From the beginning of creation God has invited all people to share his life. He walked with Adam and Eve in the garden of Eden, spoke to Moses on Sinai’s mountain, called Elijah into the intimacy of his presence and overshadowed Mary to conceive by the Holy Spirit. Our God has made known to us the mystery of his purpose: “…that he would bring everything together under Christ.”
The Lord draws each person to himself in many varied vocations. Some of the faithful, in pursuit of perfect charity, are called to manifest within the Church and to the world a life totally intent upon prayer and the quest for intimacy with God. The Order of Carmel exists for this purpose. Carmelites symbolize the innate longing of each person for transforming union with the Lord who created us.

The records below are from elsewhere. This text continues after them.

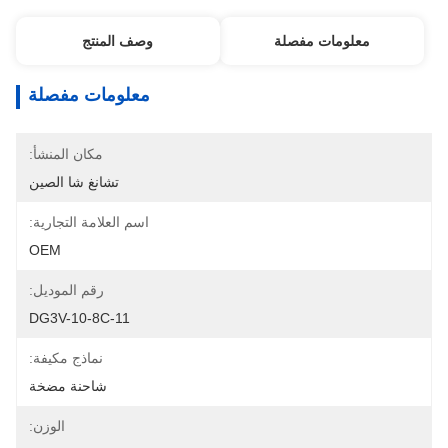
معلومات مفصلة
وصف المنتج
معلومات مفصلة
مكان المنشأ:
تشانغ شا الصين
اسم العلامة التجارية:
OEM
رقم الموديل:
DG3V-10-8C-11
نماذج مكيفة:
شاحنة مضخة
الوزن: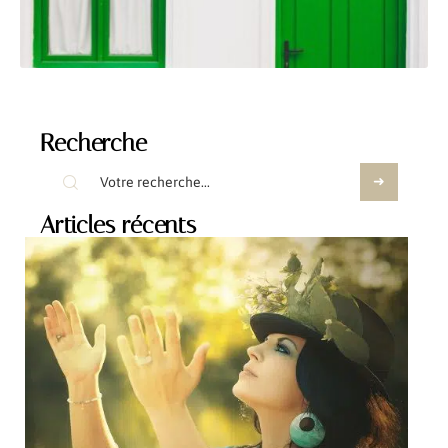
Recherche
Articles récents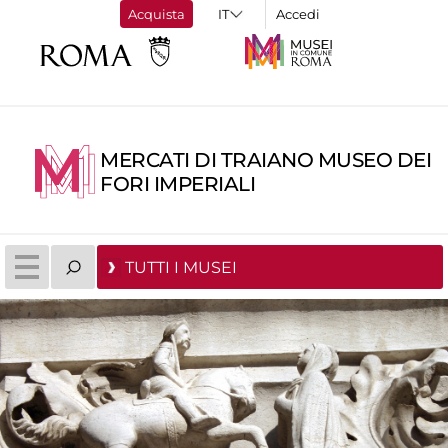
Acquista
Accedi
MERCATI DI TRAIANO MUSEO DEI
FORI IMPERIALI
TUTTI I MUSEI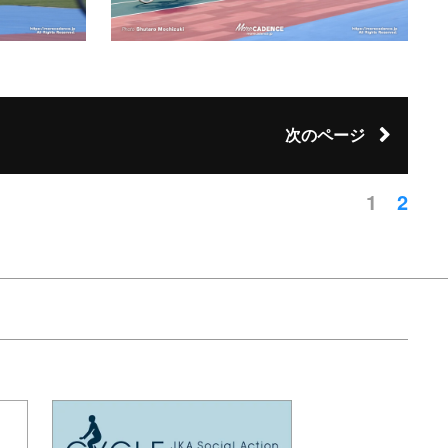
次のページ
1
2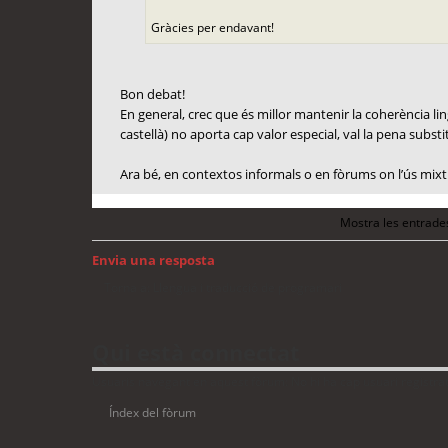
Gràcies per endavant!
Bon debat!
En general, crec que és millor mantenir la coherència lingü
castellà) no aporta cap valor especial, val la pena substit
Ara bé, en contextos informals o en fòrums on l’ús mixt 
Mostra les entrade
Envia una resposta
Torna a: Llengua i traducció de programari
Qui està connectat
Usuaris navegant en aquest fòrum: No hi ha cap usuari registrat 
Índex del fòrum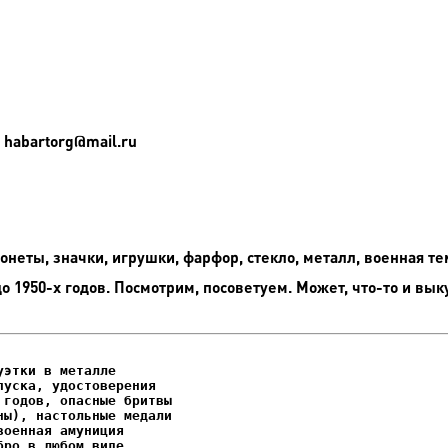
 habartorg@mail.ru
неты, значки, игрушки, фарфор, стекло, металл, военная те
до 1950-х годов. Посмотрим, посоветуем. Может, что-то и вык
этки в металле

уска, удостоверения
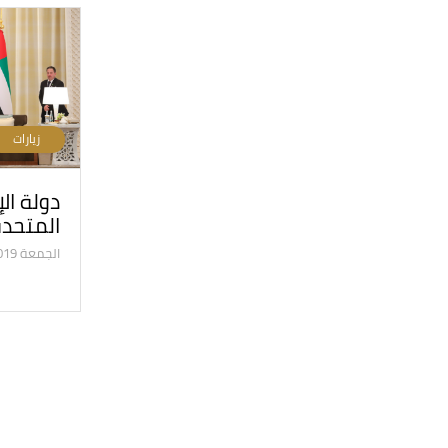
زيارات
دولة الإ
المتحد
الجمعة 25/10/2019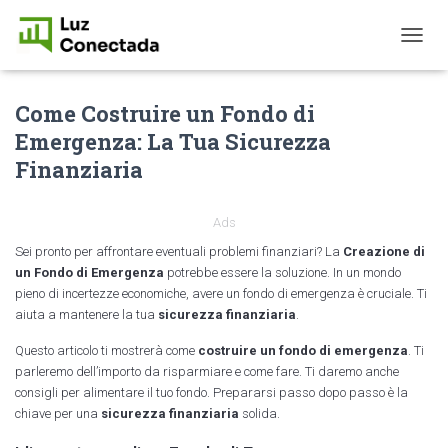
T
O
G
Come Costruire un Fondo di
G
L
Emergenza: La Tua Sicurezza
E
Finanziaria
N
A
V
I
Ads
G
Sei pronto per affrontare eventuali problemi finanziari? La
Creazione di
A
un Fondo di Emergenza
potrebbe essere la soluzione. In un mondo
T
pieno di incertezze economiche, avere un fondo di emergenza è cruciale. Ti
I
aiuta a mantenere la tua
sicurezza finanziaria
.
O
N
Questo articolo ti mostrerà come
costruire un fondo di emergenza
. Ti
parleremo dell’importo da risparmiare e come fare. Ti daremo anche
consigli per alimentare il tuo fondo. Prepararsi passo dopo passo è la
chiave per una
sicurezza finanziaria
solida.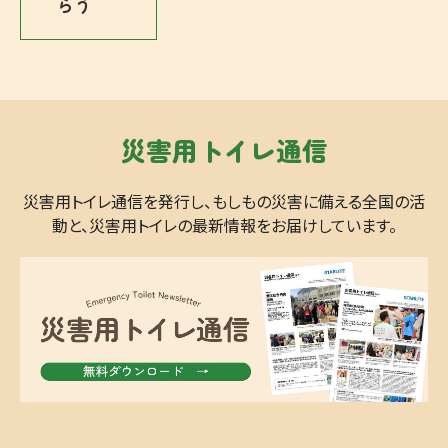
らう
災害用トイレ通信
災害用トイレ通信を発行し、もしもの災害に備える全国の活
動と、災害用トイレの最新情報をお届けしています。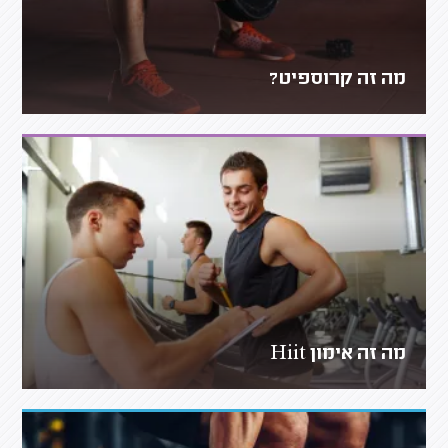
מה זה קרוספיט?
מה זה אימון Hiit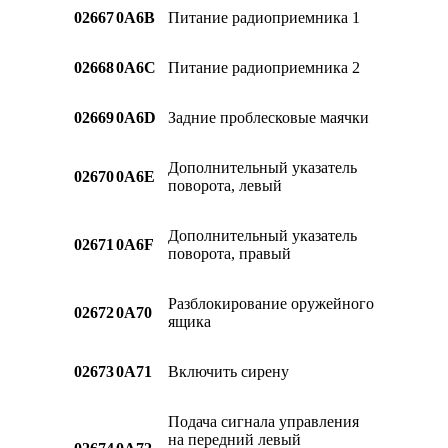
02667
0A6B
Питание радиоприемника 1
02668
0A6C
Питание радиоприемника 2
02669
0A6D
Задние проблесковые маячки
Дополнительный указатель
02670
0A6E
поворота, левый
Дополнительный указатель
02671
0A6F
поворота, правый
Разблокирование оружейного
02672
0A70
ящика
02673
0A71
Включить сирену
Подача сигнала управления
на передний левый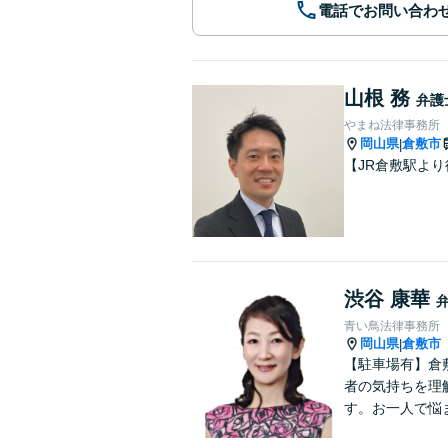
電話でお問い合わ
山根 務
弁護
やまね法律事務所
岡山県
倉敷市
|
【JR倉敷駅よ
渋谷 康華
青い鳥法律事務所
岡山県
倉敷市
|
【駐車場有】倉
者の気持ちを理
す。お一人で悩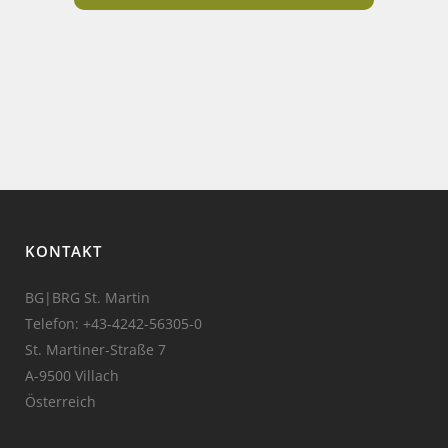
KONTAKT
BG|BRG St. Martin
Telefon:
+43-4242-56305-0
St. Martiner-Straße 7
A-9500 Villach
Österreich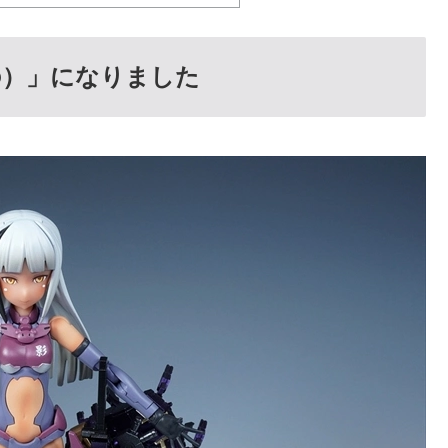
の）」になりました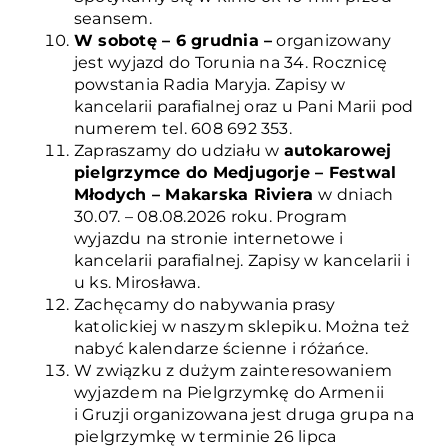
seansem.
W sobotę – 6 grudnia –
organizowany
jest wyjazd do Torunia na 34. Rocznicę
powstania Radia Maryja. Zapisy w
kancelarii parafialnej oraz u Pani Marii pod
numerem tel. 608 692 353.
Zapraszamy do udziału w
autokarowej
pielgrzymce do Medjugorje – Festwal
Młodych – Makarska Riviera
w dniach
30.07. – 08.08.2026 roku. Program
wyjazdu na stronie internetowe i
kancelarii parafialnej. Zapisy w kancelarii i
u ks. Mirosława.
Zachęcamy do nabywania prasy
katolickiej w naszym sklepiku. Można też
nabyć kalendarze ścienne i różańce.
W związku z dużym zainteresowaniem
wyjazdem na Pielgrzymkę do Armenii
i Gruzji organizowana jest druga grupa na
pielgrzymkę w terminie 26 lipca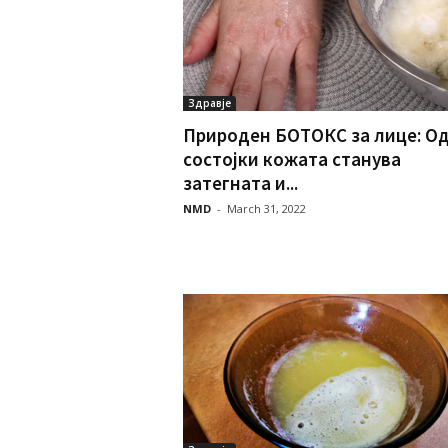
Здравје
Природен БОТОКC за лице: Од
состојки кожата станува
затегната и...
NMD
-
March 31, 2022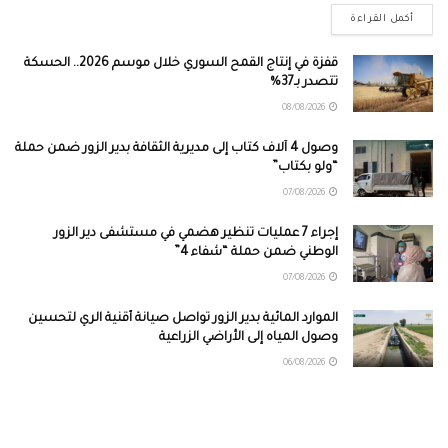
أكمل القراءة
قفزة في إنتاج القمح السوري خلال موسم 2026.. الحسكة
تتصدر بـ37%
08/08/2026
وصول 4 آلاف كتاب إلى مديرية الثقافة بدير الزور ضمن حملة
“ولو بكتاب”
07/08/2026
إجراء 7 عمليات تنظير هضمي في مستشفى دير الزور
الوطني ضمن حملة “شفاء 4”
07/08/2026
الموارد المائية بدير الزور تواصل صيانة أقنية الري لتحسين
وصول المياه إلى الأراضي الزراعية
06/08/2026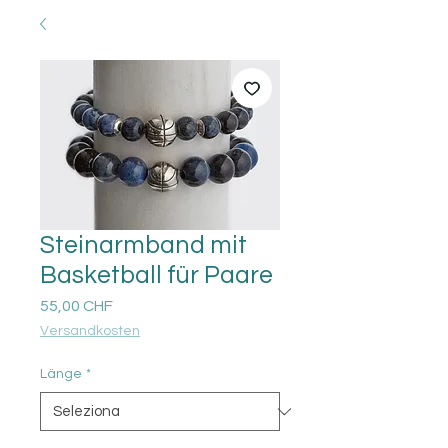
Steinarmband mit
Basketball für Paare
Prezzo
55,00 CHF
Versandkosten
Länge
*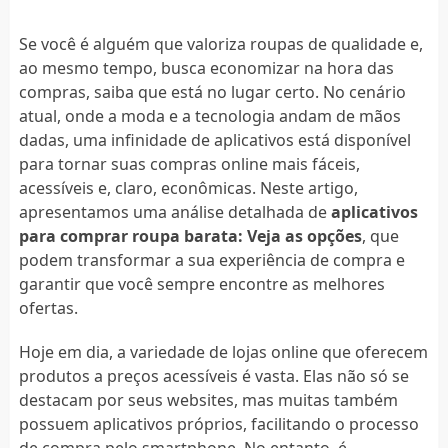
Se você é alguém que valoriza roupas de qualidade e,
ao mesmo tempo, busca economizar na hora das
compras, saiba que está no lugar certo. No cenário
atual, onde a moda e a tecnologia andam de mãos
dadas, uma infinidade de aplicativos está disponível
para tornar suas compras online mais fáceis,
acessíveis e, claro, econômicas. Neste artigo,
apresentamos uma análise detalhada de
aplicativos
para comprar roupa barata: Veja as opções
, que
podem transformar a sua experiência de compra e
garantir que você sempre encontre as melhores
ofertas.
Hoje em dia, a variedade de lojas online que oferecem
produtos a preços acessíveis é vasta. Elas não só se
destacam por seus websites, mas muitas também
possuem aplicativos próprios, facilitando o processo
de compra pelo smartphone. No entanto, é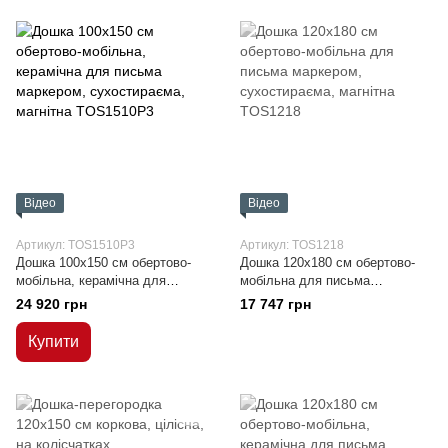
Відео
Відео
Артикул: TOS1510P3
Артикул: TOS1218
Дошка 100x150 см обертово-
Дошка 120x180 см обертово-
мобільна, керамічна для
мобільна для письма
письма маркером,
маркером, сухостираєма,
24 920 грн
17 747 грн
сухостираєма, магнітна
магнітна
Купити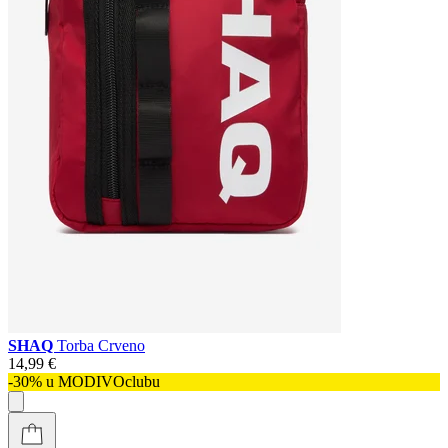
SHAQ
Torba Crveno
14,99 €
-30% u MODIVOclubu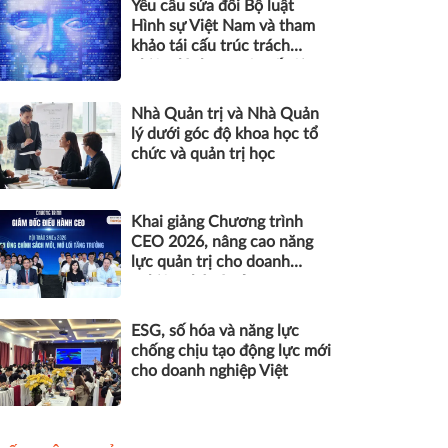
Yêu cầu sửa đổi Bộ luật
Hình sự Việt Nam và tham
khảo tái cấu trúc trách
nhiệm hình sự một số tội
danh trong kỷ nguyên trí tuệ
nhân tạo
Nhà Quản trị và Nhà Quản
lý dưới góc độ khoa học tổ
chức và quản trị học
Khai giảng Chương trình
CEO 2026, nâng cao năng
lực quản trị cho doanh
nghiệp nhỏ và vừa
ESG, số hóa và năng lực
chống chịu tạo động lực mới
cho doanh nghiệp Việt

In solitude and in community the Nuns of Carmel “meditate day and night on the law of the Lord.” (Rule) Ours is a heritage rooted in the spirit of Elijah, the prophet. In ancient Palestine, Elijah retreated to the mountain of Carmel, where in a solitary cave he conversed with Yahweh. “Zealous for the Lord God of Hosts”, Elijah’s prophetic word challenged his people to faithful service of the one true god. Over the centuries Mount Carmel was inhabited by others who were fired with this same zeal. The charism of their lives would later be enfleshed within the Church in the contemplative form of religious life known as the Order of the Blessed Virgin Mary of Mount Carmel.
Carmel is totally Marian. It is to Mary, model and most eminent disciple of Jesus, that Carmelites look as exemplar of faith and charity, for she “let it be done” to her according to God’s word. The Order of Carmel is dedicated to imitate Mary’s life of constant prayer for the Church and for all people.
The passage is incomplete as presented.